Taking the results together, the researchers found “only sporadic evidence for both a midlife slump and a U-shaped relationship between subjective well-being and age,” according to the study. Rather, they found more evidence for a decline in happiness after middle age, due to diminished physical function, compromised health, and less involvement in social networks.

The Role of Physical Health in Happiness

“What unites all these different populations is that they’re all rural, and their livelihoods rely more on subsistence than ties to markets or service jobs,” Gurven said. “They’re using their bodies to generate income, and so a healthy body is needed to make a living.” Their subjective well-being is often tied to being valued by others, he added. How well they can provide food, income, and other services for their family, neighbors, and communities is vital, so as people in these kinds of societies decline physically, their happiness may decrease

Contrast that with the industrialized Global North societies that have institutionalized social safety nets such as health insurance, workers’ compensation, and formal retirement, or have pursuits and occupations that lean less on physical capacity. These types of accommodations can help people in urban, industrialized societies overcome some of the challenges of physical aging, Gurven said.

“And if you’re in a comfortable position to reflect and harness the wisdom of your years, maybe you’re happy despite declining health and some social losses,” he said. “You appreciate how things are. But in a lot of places, maybe a positive outlook just isn’t enough.”

The disparity between the researchers’ results and the U-shaped happiness curve illustrates a lack of diversity in studies of human populations, Gurven said. More than a decade ago, the phenomenon of studying human psychology from limited samples was called the WEIRD problem — people from WEIRD, or Western, educated, industrialized, rich democracies, still represent the vast majority of studies in the social sciences.

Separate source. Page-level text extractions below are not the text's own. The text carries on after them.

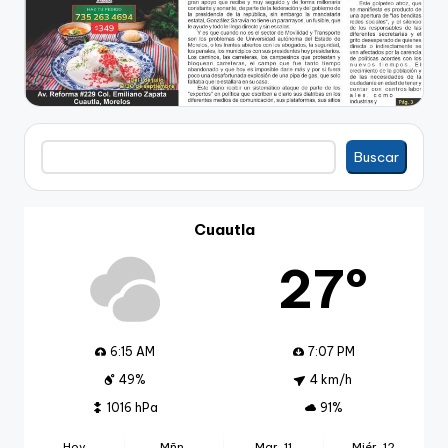
Buscar
Buscar
Cuautla
27º
6:15 AM
7:07 PM
49%
4 km/h
1016 hPa
91%
Hoy
Mñn.
Mar. 11
Miér. 12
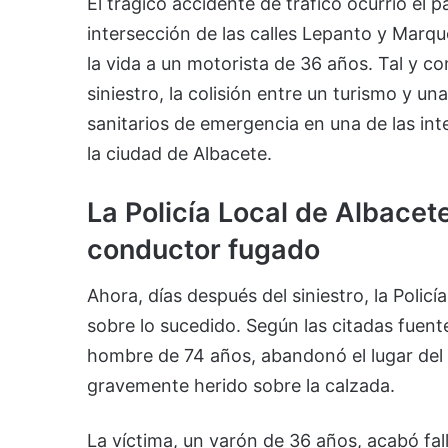
El trágico accidente de tráfico ocurrió el 
intersección de las calles Lepanto y Marqu
la vida a un motorista de 36 años. Tal y c
siniestro, la colisión entre un turismo y u
sanitarios de emergencia en una de las in
la ciudad de Albacete.
La Policía Local de Albacet
conductor fugado
Ahora, días después del siniestro, la Polic
sobre lo sucedido. Según las citadas fuente
hombre de 74 años, abandonó el lugar del a
gravemente herido sobre la calzada.
La víctima, un varón de 36 años, acabó fal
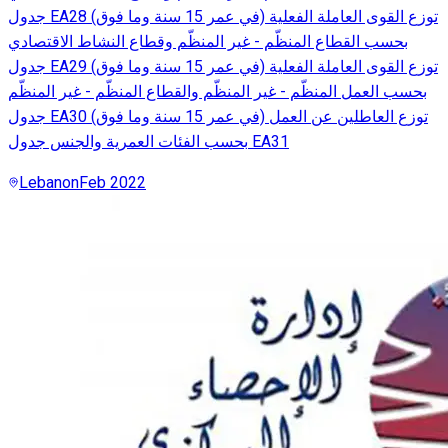
جدول EA28 توزع القوى العاملة الفعلية (في عمر 15 سنة وما فوق)
بحسب القطاع المنظّم - غير المنظّم وقطاع النشاط الاقتصادي
جدول EA29 توزع القوى العاملة الفعلية (في عمر 15 سنة وما فوق)
بحسب العمل المنظّم - غير المنظّم والقطاع المنظّم - غير المنظّم
جدول EA30 توزع العاطلين عن العمل (في عمر 15 سنة وما فوق)
بحسب الفئات العمرية والجنس جدول EA31
Lebanon
Feb 2022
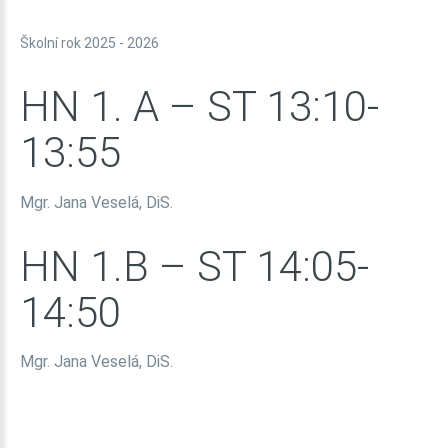
Školní rok 2025 - 2026
HN
1.
A
–
ST
13:10-
13:55
Mgr. Jana Veselá, DiS.
HN
1.B
–
ST
14:05-
14:50
Mgr. Jana Veselá, DiS.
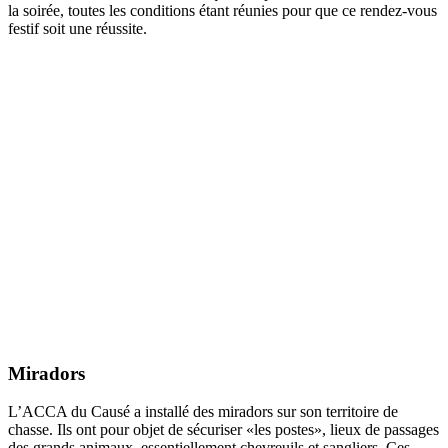
la soirée, toutes les conditions étant réunies pour que ce rendez-vous
festif soit une réussite.
Miradors
L’ACCA du Causé a installé des miradors sur son territoire de
chasse. Ils ont pour objet de sécuriser «les postes», lieux de passages
des grands animaux, essentiellement chevreuils et sangliers. Ces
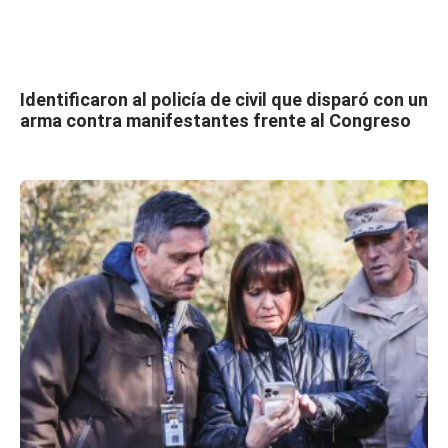
Identificaron al policía de civil que disparó con un
arma contra manifestantes frente al Congreso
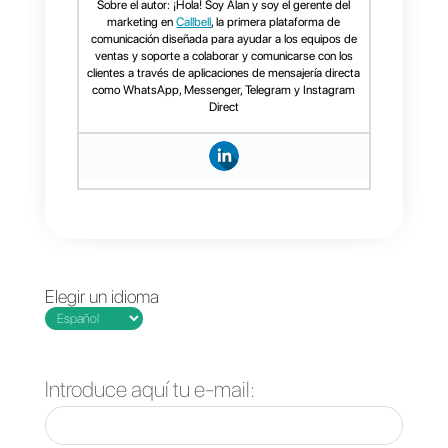
estas dos herramientas,
estableciendo reglas de
automatización conocidas como
“
zaps
“, que serán activadas por
eventos específicos.
Preguntas Frecuentes
¿Qué es
SugarCRM?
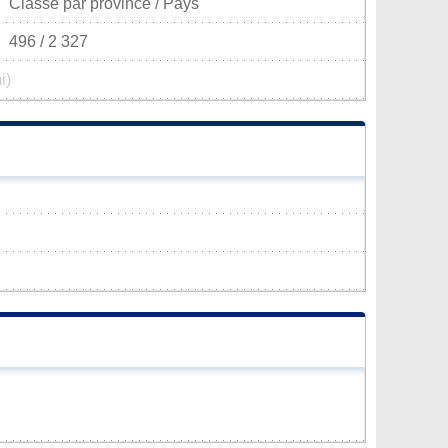
Classé par province / Pays
496 / 2 327
i)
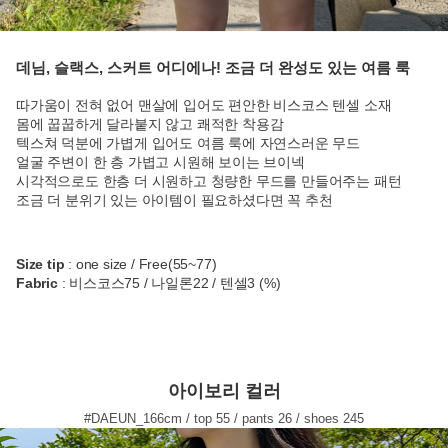
데님, 슬랙스, 스커트 어디에나! 조금 더 완성도 있는 여름 룩
따가움이 전혀 없어 맨살에 입어도 편안한 비스코스 텐셀 소재
몸에 꿉꿉하게 달라붙지 않고 쾌적한 착용감
텍스쳐 덕분에 가볍게 입어도 여름 룩에 자연스러운 무드
얼굴 주변이 한 층 가볍고 시원해 보이는 브이넥
시각적으로도 한층 더 시원하고 청량한 무드를 만들어주는 패턴
조금 더 분위기 있는 아이템이 필요하셨다면 꼭 추천
Size tip
: one size / Free(55~77)
Fabric
: 비스코스75 / 나일론22 / 텐셀3 (%)
아이보리 컬러
#DAEUN_166cm / top 55 / pants 26 / shoes 245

“The idea of U-shaped happiness came out of studies from urban nations of the Global North,” explained Gurven. “Even though studies of well-being now span over a hundred countries, participants still mostly come from urban areas. Or the participant pools are limited to people with phones or access to the internet.”

Studies like those by Gurven and his colleagues are important not only because they contribute to the broader role of ecology and culture in shaping human psychology; as a practical matter, they also focus attention on unmet health demands in some of the more vulnerable areas of the world.

“With global aging, we’re now seeing more attention on chronic diseases like heart disease and diabetes increasingly affecting older adults in low- and middle-income countries,” he said. “That’s great, but to help ensure equity in healthy aging, we really need to better understand and monitor the overall quality of life of older people everywhere.”

Reference: “Subjective well-being across the life course among non-industrialized populations” by Michael Gurven, Yoann Buoro, Daniel Eid Rodriguez, Katherine Sayre, Benjamin Trumble, Aili Pyhälä, Hillard Kaplan, Arild Angelsen, Jonathan Stieglitz and Victoria Reyes-García, 23 October 2024, Science Advances.